Fig4. Three examples showing TMS effects on contrast selectivity #

A. In this example cell, neural responses for 10 different contrast values (5100%, evenly distributed in logarithmic scale) were recorded in 40 trials. The plotting conventions are the same as in Figure 2A. 4Hz rTMS (downward arrow) was applied just before the 16th trial. The total 40 trials are divided into three groups to create tuning functions in pre-TMS (115th trials, black filled circles and line), post-TMS (16~~30th trials, gray filled circles and line), and recovery (31~~40th trials, open circles and dotted line) conditions. B. Contrast tuning curves of pre-TMS, post-TMS and recovery conditions were created from the cell depicted in (A). The curves are fitted with the Naka-Rushton function. The area under gray curve (post-TMS condition) is smaller than those of the other two curves. Note that despite of TMS-induced suppression, response magnitude at the lowest (5%) and highest (100%) contrast is comparable in pre- and post-TMS condition. More detailed analysis of TMS-effects on contrast selectivity will be dealt in Figure 5I~L. C, D. Another example cell showing TMS effects on contrast selectivity. E. F. This example shows TMS-induced facilitation in contrast tuning run. Neural response for recovery condition was not recorded, so the matrix in (A) is blank between 31st and 40th trials.

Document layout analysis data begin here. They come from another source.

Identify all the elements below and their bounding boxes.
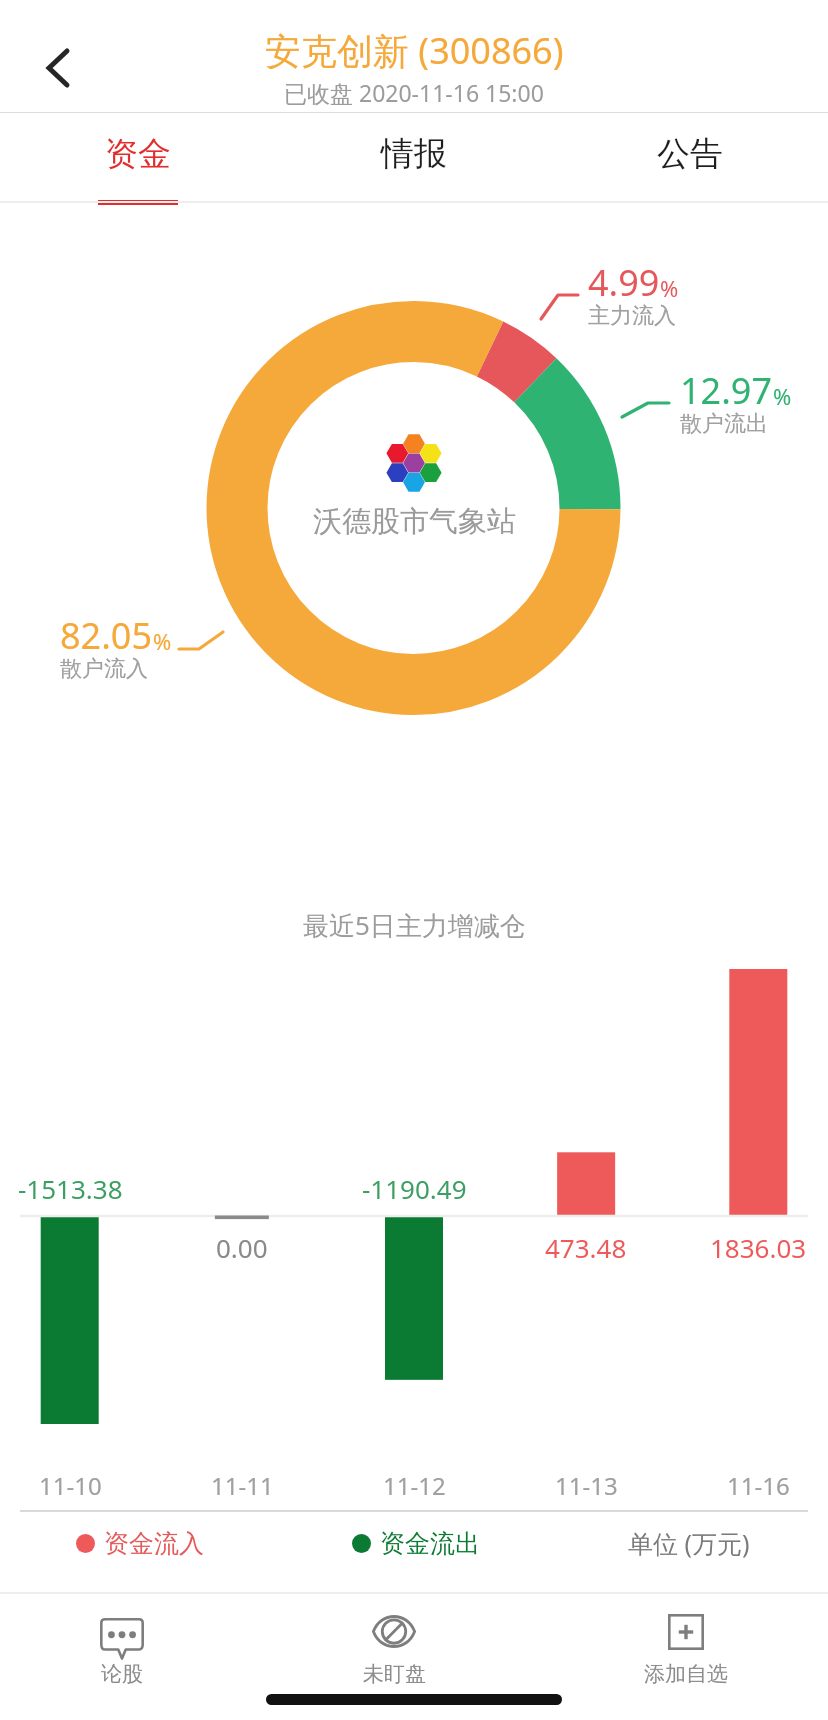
button[interactable]: 资金 <box>0 112 276 203</box>
staticText: -1513.38 <box>18 1171 123 1206</box>
button[interactable]: Not watching <box>304 1602 484 1692</box>
staticText: % <box>660 273 679 303</box>
staticText: 主力流入 <box>588 302 676 330</box>
staticText: 0.00 <box>216 1230 268 1265</box>
staticText: 安克创新 (300866) <box>265 26 564 75</box>
button[interactable]: Add to watchlist <box>596 1602 776 1692</box>
staticText: 散户流入 <box>60 655 148 683</box>
staticText: 473.48 <box>545 1230 627 1265</box>
button[interactable]: Back <box>22 32 94 104</box>
staticText: 沃德股市气象站 <box>313 503 516 540</box>
staticText: 12.97 <box>680 366 773 415</box>
staticText: 资金 <box>105 133 171 175</box>
staticText: 最近5日主力增减仓 <box>303 907 526 943</box>
staticText: 情报 <box>381 133 447 175</box>
staticText: 82.05 <box>60 611 153 660</box>
staticText: 论股 <box>101 1661 143 1687</box>
staticText: 资金流出 <box>380 1528 480 1559</box>
staticText: 11-16 <box>727 1469 790 1502</box>
staticText: 添加自选 <box>644 1661 728 1687</box>
staticText: 单位 (万元) <box>628 1526 750 1560</box>
button[interactable]: 情报 <box>276 112 552 203</box>
staticText: -1190.49 <box>362 1171 467 1206</box>
staticText: % <box>153 626 172 656</box>
staticText: 11-10 <box>39 1469 102 1502</box>
button[interactable]: Discuss stocks <box>32 1602 212 1692</box>
staticText: 公告 <box>657 133 723 175</box>
staticText: 11-13 <box>555 1469 618 1502</box>
staticText: 11-12 <box>383 1469 446 1502</box>
staticText: 已收盘 2020-11-16 15:00 <box>284 77 544 108</box>
staticText: 4.99 <box>588 258 660 307</box>
staticText: 11-11 <box>211 1469 274 1502</box>
staticText: 1836.03 <box>710 1230 807 1265</box>
staticText: 散户流出 <box>680 410 768 438</box>
button[interactable]: 公告 <box>552 112 828 203</box>
staticText: 资金流入 <box>104 1528 204 1559</box>
staticText: % <box>773 381 792 411</box>
staticText: 未盯盘 <box>363 1661 426 1687</box>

Fig5. Summary of TMS effects on response selectivity #

A, B, C, D. TMS effects on orientation selectivity were tested in 35 cells. (A) Three parameters (K, μ, σ) representing the maximum neural response, preferred orientation, tuning width are taken from Gaussian fitting function. (B) Parameter K is compared between pre- and post-TMS conditions. Difference between two conditions is significant (Wilcoxon signed-rank test, p<0.001). TMS-induced suppression and facilitation cases are indicated by filled triangles and open squares, respectively. (C) Parameter μ is compared between pre- and post-TMS conditions. Regardless of suppression or facilitation, the preferred orientation is not affected by TMS. (D) Parameter σ is compared between pre- and post-TMS conditions. TMS-induced suppression often makes orientation tuning sharper, and this change (reduced tuning width) is statistically significant (Wilcoxon signed-rank test, p<0.01). E, F, G, H. TMS effects on spatial frequency selectivity were tested in 32 single units. (E) Parameter K represents the maximum neural response. Low and high cutoff spatial frequencies were defined as the lower and higher spatial frequencies evoking the half-maximum neural response, respectively. (F) Parameter K is significantly decreased in post-TMS condition (Wilcoxon signed-rank test, p<0.001). (G) Low cutoff spatial frequency is significantly higher in post-TMS than pre-TMS conditions (Wilcoxon signed-rank test, p<0.01). (H) High cutoff spatial frequency is not significantly changed between pre- and post-TMS conditions. I, J, K, L. TMS effects on contrast selectivity were tested in 25 single units. (I) Three parameters (Rmax, n, c50), taken from Naka-Rushton function, represent the saturated neural response, steepness of curve, stimulus contrast producing the half-maximum neural response, respectively. (J) Parameter Rmax is not significantly changed by TMS (Wilcoxon signed-rank test, p=0.80). (K) Parameter n is compared between pre- and post-TMS conditions. (L) Parameter c50 is significantly increased in post-TMS condition (Wilcoxon signed-rank test, p<0.01). Considering (J) and (L) together, results suggest that TMS effects on neural response are better explained by contrast-gain rather than response gain control.